Re: Merge Index Filling up Disk Space

Posted by Harini Raghavan <ha...@insideview.com>.

Hi Mike,

Thank you for the response. I don't have readers open on the index, but 
while the optimize/merge was running I was searching on the index. Would 
that make any difference?
Also after the optimizing the index I had some .tmp files which were > 
10G and did not get merged. Could that also be related to having 
searchers open while running optimize?

-Harini

Michael McCandless wrote:

> Harini Raghavan wrote:
>
>> I am using lucene 1.9.1 for search functionality in my j2ee 
>> application using JBoss as app server. The lucene index directory 
>> size is almost 20G right now. There is a Quartz job that is adding 
>> data to the index evey min and around 20000 documents get added to 
>> the index every day.When the documents are added and the segments are 
>> merged, the index size increases and sometimes grows to more than 
>> double its original size. This results in filling up the disk space. 
>> We have allotted a f/s size of 50G and even that is not sufficient at 
>> times. Is there an optimum vales for the f/s size to be allotted in 
>> such scenario.
>> Any suggestions would be appreciated.
>
>
> I believe optimize should use at most 2X the starting index size,
> transiently, if there are no readers open against the index.  And then
> when optimize is done the size should be around the starting size, or
> less.
>
> If there are open readers against the index when the optimize occurs,
> then, the segments that were merged cannot actually be deleted until
> those readers close.  Even on Unix, where it will look like the
> segments were deleted, they are still consuming disk space because
> open file handles keep them allocated ("delete on last close").
>
> This means if you have open readers you should see at most 3X the
> starting index size.  Worse, if some (but not all) readers are
> re-opening while the merge is underway it's possible to peak at even
> more than 3X the starting size.
>
> Do you have readers running against your index?
>
> I will call this out in the javadocs for optimize, addDocument,
> addIndexes...
>
> Mike
>
> ---------------------------------------------------------------------
> To unsubscribe, e-mail: java-user-unsubscribe@lucene.apache.org
> For additional commands, e-mail: java-user-help@lucene.apache.org
>
>

-- 
Harini Raghavan
Software Engineer
Office : +91-40-23556255
harini.raghavan@insideview.com
we think, you sell
www.InsideView.com
InsideView 


---------------------------------------------------------------------
To unsubscribe, e-mail: java-user-unsubscribe@lucene.apache.org
For additional commands, e-mail: java-user-help@lucene.apache.org

Re: Merge Index Filling up Disk Space

Posted by Yonik Seeley <yo...@apache.org>.
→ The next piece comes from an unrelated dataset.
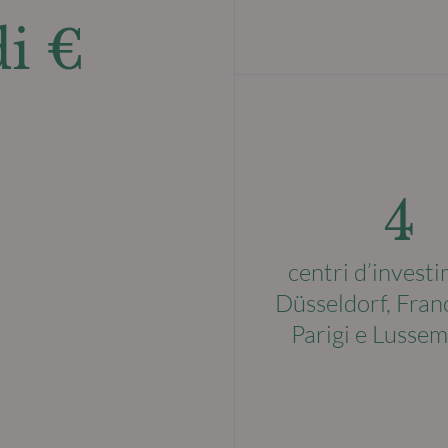
di €
4
centri d’invest
Düsseldorf, Fran
Parigi e Lusse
On 12/21/06, Michael McCandless <lu...@mikemccandless.com> wrote:
> I *think* it's really max 2X even with compound file (if no readers)?
>
> Because, in IndexWriter.mergeSegments we:
>
>    1. Create the newly merged segment in non-compound format (brings us
>       up to 2X, when it's the last merge).
>
>    2. Commit the new segments(_N) file referencing this new segment (in
>       non-compound format).
>
>    3. Remove all input segments so back to 1X.

Ah ok.. I hadn't realized that steps (2) and (3) were done.

>    4. Build the compound file (brings us up to 2X).
>
>    5. Commit the next segments(_N) file referencing the new segment in
>       compound format.
>
>    6. Delete the non-cfs segment files (back to 1X or less).

-Yonik
http://incubator.apache.org/solr Solr, the open-source Lucene search server

---------------------------------------------------------------------
To unsubscribe, e-mail: java-user-unsubscribe@lucene.apache.org
For additional commands, e-mail: java-user-help@lucene.apache.org

Re: Merge Index Filling up Disk Space

Posted by Michael McCandless <lu...@mikemccandless.com>.

Yonik Seeley wrote:
> On 12/21/06, Michael McCandless <lu...@mikemccandless.com> wrote:
>> Harini Raghavan wrote:
>> > I am using lucene 1.9.1 for search functionality in my j2ee application
>> > using JBoss as app server. The lucene index directory size is almost 
>> 20G
>> > right now. There is a Quartz job that is adding data to the index evey
>> > min and around 20000 documents get added to the index every day.When 
>> the
>> > documents are added and the segments are merged, the index size
>> > increases and sometimes grows to more than double its original size.
>> > This results in filling up the disk space. We have allotted a f/s size
>> > of 50G and even that is not sufficient at times. Is there an optimum
>> > vales for the f/s size to be allotted in such scenario.
>> > Any suggestions would be appreciated.
>>
>> I believe optimize should use at most 2X the starting index size,
>> transiently, if there are no readers open against the index.
> 
> Isn't it up to 3x with the compound index format? (and 4x with readers 
> opened)

I *think* it's really max 2X even with compound file (if no readers)?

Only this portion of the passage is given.